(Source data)
* * *

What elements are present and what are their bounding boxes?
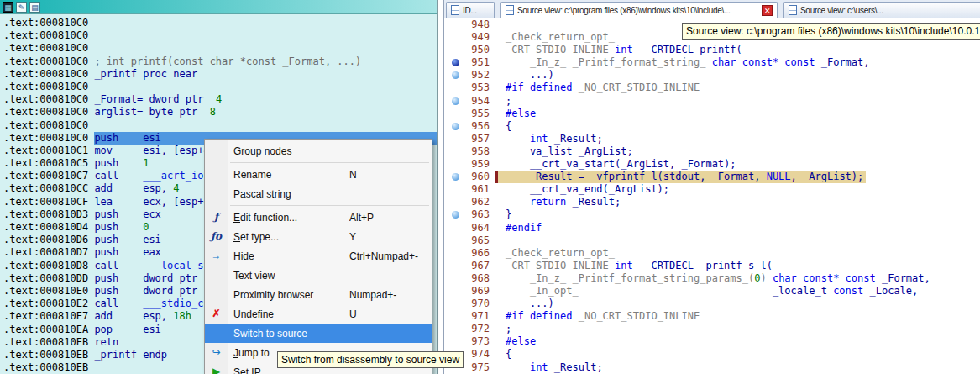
line-number: 965: [466, 234, 495, 247]
line-number: 962: [466, 196, 495, 208]
view-icon[interactable]: ▤: [29, 2, 40, 13]
source-line[interactable]: 967_CRT_STDIO_INLINE int __CRTDECL _prin…: [444, 260, 980, 272]
menu-item-edit-function[interactable]: ƒEdit function...Alt+P: [205, 208, 432, 227]
source-line[interactable]: 973#else: [444, 335, 980, 348]
source-line[interactable]: 954;: [444, 95, 980, 108]
disasm-line[interactable]: .text:000810C0: [3, 81, 437, 93]
disasm-address: .text:000810C0: [3, 132, 94, 145]
undefine-icon: ✗: [205, 304, 228, 324]
menu-item-hide[interactable]: →HideCtrl+Numpad+-: [205, 246, 432, 266]
menu-shortcut: Numpad+-: [349, 289, 396, 301]
source-line[interactable]: 952 ...): [444, 69, 980, 82]
document-icon: [789, 5, 797, 15]
source-line[interactable]: 950_CRT_STDIO_INLINE int __CRTDECL print…: [444, 44, 980, 56]
menu-item-label: Jump to: [228, 347, 270, 359]
disasm-address: .text:000810E7: [3, 310, 94, 323]
source-line[interactable]: 955#else: [444, 108, 980, 120]
menu-shortcut: Y: [349, 231, 356, 243]
edit-pencil-icon[interactable]: ✎: [16, 2, 27, 13]
menu-item-label: Switch to source: [228, 328, 307, 340]
source-line[interactable]: 964#endif: [444, 222, 980, 234]
source-line[interactable]: 968 _In_z_ _Printf_format_string_params_…: [444, 272, 980, 285]
source-line[interactable]: 974{: [444, 348, 980, 361]
menu-item-text-view[interactable]: Text view: [205, 266, 432, 285]
source-view[interactable]: 948949_Check_return_opt_950_CRT_STDIO_IN…: [444, 18, 980, 374]
disasm-address: .text:000810C0: [3, 106, 94, 119]
menu-shortcut: Ctrl+Numpad+-: [349, 250, 418, 262]
set-type-icon: ƒo: [205, 227, 228, 246]
menu-item-label: Proximity browser: [228, 289, 313, 301]
source-line[interactable]: 959 __crt_va_start(_ArgList, _Format);: [444, 158, 980, 171]
menu-item-label: Set type...: [228, 231, 279, 243]
line-number: 974: [466, 348, 495, 361]
source-line[interactable]: 961 __crt_va_end(_ArgList);: [444, 183, 980, 196]
disasm-address: .text:000810C0: [3, 17, 94, 29]
line-number: 964: [466, 222, 495, 234]
menu-item-group-nodes[interactable]: Group nodes: [205, 141, 432, 161]
source-line[interactable]: 965: [444, 234, 980, 247]
menu-item-undefine[interactable]: ✗UndefineU: [205, 304, 432, 324]
disasm-address: .text:000810EB: [3, 361, 94, 374]
close-tab-icon[interactable]: ✕: [762, 5, 773, 16]
address-dot: [444, 173, 466, 181]
line-number: 963: [466, 208, 495, 221]
address-dot: [444, 71, 466, 79]
document-icon: [451, 5, 459, 15]
line-number: 966: [466, 247, 495, 260]
disasm-line[interactable]: .text:000810C0: [3, 17, 437, 29]
disasm-address: .text:000810C0: [3, 29, 94, 42]
source-line[interactable]: 975 int _Result;: [444, 361, 980, 374]
line-number: 958: [466, 145, 495, 158]
disasm-address: .text:000810C0: [3, 93, 94, 106]
source-line[interactable]: 958 va_list _ArgList;: [444, 145, 980, 158]
line-number: 949: [466, 31, 495, 44]
address-dot: [444, 211, 466, 219]
disasm-address: .text:000810D4: [3, 221, 94, 234]
tab-source-view-include[interactable]: Source view: c:\program files (x86)\wind…: [500, 2, 778, 18]
source-pane: ID...Source view: c:\program files (x86)…: [443, 0, 980, 374]
menu-item-rename[interactable]: RenameN: [205, 165, 432, 184]
menu-item-label: Hide: [228, 250, 254, 262]
app-icon: ▦: [3, 2, 13, 13]
source-line[interactable]: 951 _In_z_ _Printf_format_string_ char c…: [444, 56, 980, 69]
line-number: 955: [466, 108, 495, 120]
source-line[interactable]: 953#if defined _NO_CRT_STDIO_INLINE: [444, 82, 980, 94]
line-number: 951: [466, 56, 495, 69]
tab-ida-view[interactable]: ID...: [446, 2, 495, 18]
jump-icon: ↪: [205, 343, 228, 362]
disasm-line[interactable]: .text:000810C0 arglist= byte ptr 8: [3, 106, 437, 119]
tab-source-view-users[interactable]: Source view: c:\users\...: [783, 2, 980, 18]
source-line[interactable]: 963}: [444, 208, 980, 221]
disassembly-pane-caption: ▦ ✎ ▤: [0, 0, 437, 14]
disasm-line[interactable]: .text:000810C0: [3, 29, 437, 42]
source-line[interactable]: 969 _In_opt_ _locale_t const _Locale,: [444, 285, 980, 298]
menu-item-set-type[interactable]: ƒoSet type...Y: [205, 227, 432, 246]
tab-path-tooltip: Source view: c:\program files (x86)\wind…: [682, 23, 980, 40]
disasm-address: .text:000810C1: [3, 145, 94, 157]
source-line[interactable]: 956{: [444, 120, 980, 133]
disasm-line[interactable]: .text:000810C0 _printf proc near: [3, 68, 437, 81]
source-line[interactable]: 962 return _Result;: [444, 196, 980, 208]
source-line[interactable]: 957 int _Result;: [444, 133, 980, 145]
menu-item-label: Set IP: [228, 366, 261, 374]
menu-item-proximity-browser[interactable]: Proximity browserNumpad+-: [205, 285, 432, 304]
source-line[interactable]: 970 ...): [444, 298, 980, 310]
tab-label: ID...: [463, 6, 490, 15]
disasm-line[interactable]: .text:000810C0: [3, 42, 437, 55]
source-line[interactable]: 960 _Result = _vfprintf_l(stdout, _Forma…: [444, 171, 980, 183]
disasm-address: .text:000810C0: [3, 81, 94, 93]
disasm-address: .text:000810C0: [3, 42, 94, 55]
disasm-address: .text:000810C0: [3, 119, 94, 132]
disasm-line[interactable]: .text:000810C0: [3, 119, 437, 132]
disasm-line[interactable]: .text:000810C0 ; int printf(const char *…: [3, 55, 437, 68]
menu-item-pascal-string[interactable]: Pascal string: [205, 184, 432, 203]
source-line[interactable]: 972;: [444, 323, 980, 335]
source-line[interactable]: 971#if defined _NO_CRT_STDIO_INLINE: [444, 310, 980, 323]
setip-icon: ▶: [205, 362, 228, 374]
menu-item-switch-to-source[interactable]: Switch to source: [205, 324, 432, 343]
line-number: 956: [466, 120, 495, 133]
disasm-address: .text:000810C7: [3, 170, 94, 182]
disasm-line[interactable]: .text:000810C0 _Format= dword ptr 4: [3, 93, 437, 106]
switch-to-source-tooltip: Switch from disassembly to source view: [277, 351, 464, 368]
source-line[interactable]: 966_Check_return_opt_: [444, 247, 980, 260]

* * *

What the exercise asks ::
In the records above, locate each line with the word "view". Copy all such lines.

Exercise result ::
view-icon[interactable]: ▤: [29, 2, 40, 13]
menu-item-text-view[interactable]: Text view: [205, 266, 432, 285]
source-view[interactable]: 948949_Check_return_opt_950_CRT_STDIO_IN…: [444, 18, 980, 374]
tab-source-view-include[interactable]: Source view: c:\program files (x86)\wind…: [500, 2, 778, 18]
source-pane: ID...Source view: c:\program files (x86)…: [443, 0, 980, 374]
tab-ida-view[interactable]: ID...: [446, 2, 495, 18]
tab-source-view-users[interactable]: Source view: c:\users\...: [783, 2, 980, 18]
tab-path-tooltip: Source view: c:\program files (x86)\wind…: [682, 23, 980, 40]
switch-to-source-tooltip: Switch from disassembly to source view: [277, 351, 464, 368]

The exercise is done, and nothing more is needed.